Scanned Single-Electron Probe inside a Silicon Electronic Device
journal contributionposted on 15.06.2020 by Kevin S. H. Ng, Benoit Voisin, Brett C. Johnson, Jeffrey C. McCallum, Joe Salfi, Sven Rogge
Any type of content formally published in an academic journal, usually following a peer-review process.
Solid-state devices can be fabricated at the atomic scale, with applications ranging from classical logic to current standards and quantum technologies. Although it is very desirable to probe these devices and the quantum states they host at the atomic scale, typical methods rely on long-ranged capacitive interactions, making this difficult. Here, we probe a silicon electronic device at the atomic scale using a localized electronic quantum dot induced directly within the device at a desired location, using the biased tip of a low-temperature scanning tunneling microscope. We demonstrate control over short-ranged tunnel coupling interactions of the quantum dot with the device’s source reservoir using sub-nanometer position control of the tip and the quantum dot energy level using a voltage applied to the device’s gate reservoir.
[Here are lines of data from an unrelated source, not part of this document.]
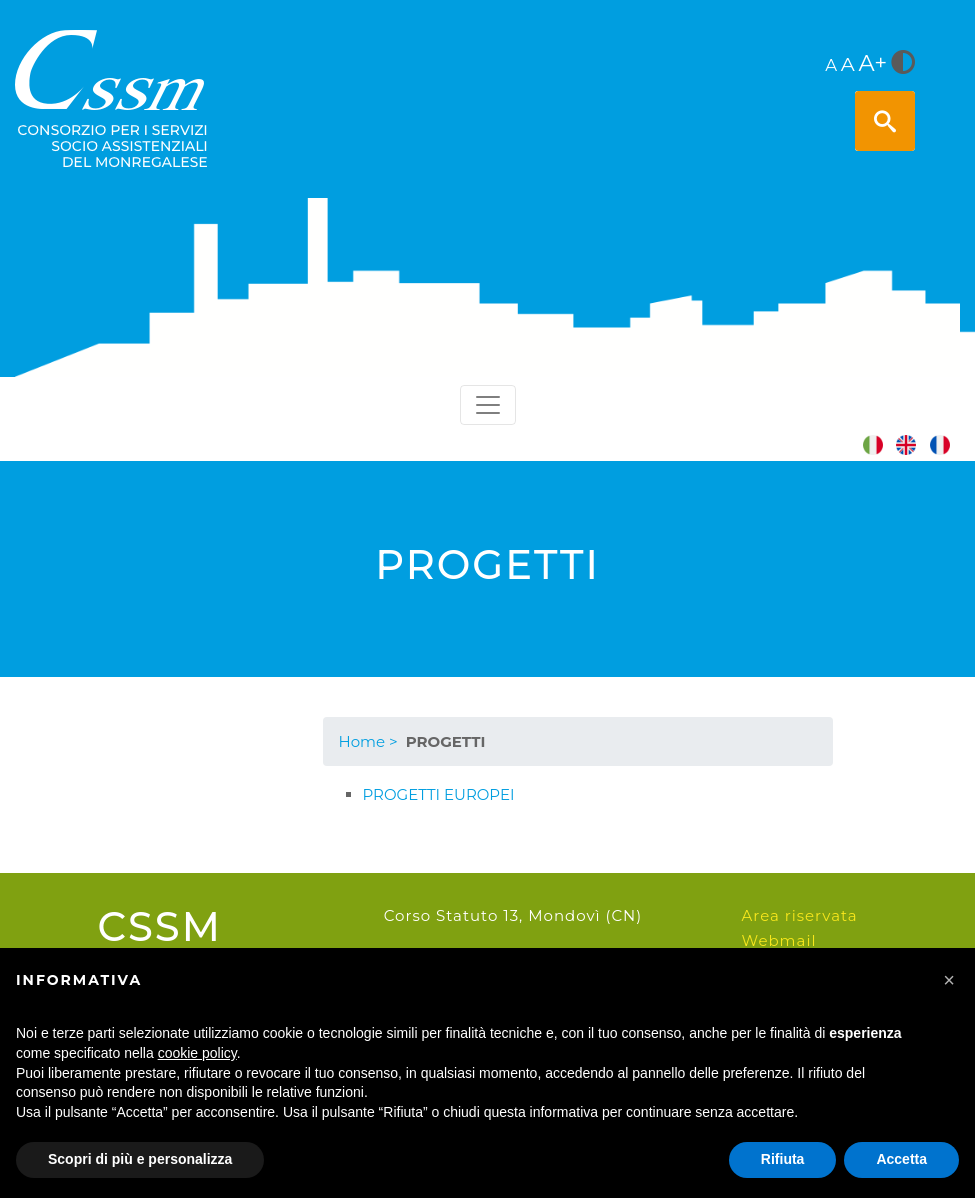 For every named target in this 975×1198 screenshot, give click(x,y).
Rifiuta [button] (783, 1159)
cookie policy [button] (197, 1053)
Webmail (779, 940)
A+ (872, 63)
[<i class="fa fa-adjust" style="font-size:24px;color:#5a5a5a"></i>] (903, 64)
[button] (949, 980)
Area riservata (800, 915)
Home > (368, 741)
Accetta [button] (901, 1159)
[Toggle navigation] (488, 405)
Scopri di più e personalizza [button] (140, 1159)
Despite the ∼1 nm proximity of the quantum dot to the metallic tip, we find that the gate provides sufficient capacitance to enable a high degree of electric control. Combined with atomic-scale imaging, we use the quantum dot to probe applied electric fields and charge in individual defects in the device. This capability is expected to aid in the understanding of atomic-scale devices and the quantum states realized in them.